Not as well known, or as readily available as the mighty pumpkin, quinces are not to be overlooked. They have a pear-like shape, but they are not pears.
Over the years I’ve posted a few recipes featuring the quince:
Candied Quince Preserves
|Candied Quince Preserves|
If you come across quince, buy some and try making one of the dishes above, or try this very easy recipe for Quince Butter.
Yields about 3/4 cup
6 large quinces (about 4 pounds total), peeled, seeded, and cut into large dice
1/2 to 3/4 cup sugar (the sweetness level is up to you!)
3 cups water
A squeeze of fresh lemon juice
In a medium-sized pot, bring quinces, sugar, and 3 cups water to a gentle boil.
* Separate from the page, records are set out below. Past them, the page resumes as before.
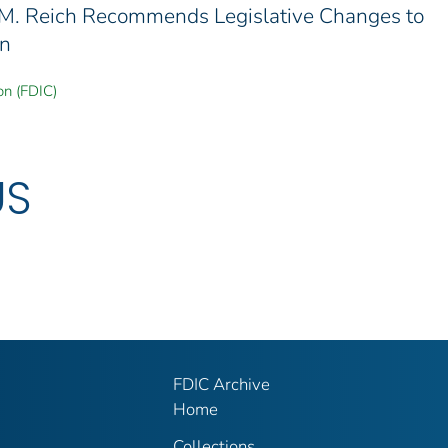
 M. Reich Recommends Legislative Changes to
en
on (FDIC)
US
FDIC Archive
Home
Collections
Reduce heat to medium and cook, stirring now and then, for about 20 minutes, or until quinces begin to soften. Reduce heat to a simmer and stir in the lemon juice; cook, stirring frequently, for 1 to 1 1/2 hours, until the mixture resembles applesauce.
Remove from heat and allow to cool slightly. If you prefer a smoother product, press the quince mixture through a sieve or food mill into a bowl and discard pulp.
Place quince butter in a covered container and store in the refrigerator. It should keep for about 1 week.
Serve on toast, crackers, pancakes, plain yogurt, etc. Or, just eat it with a spoon!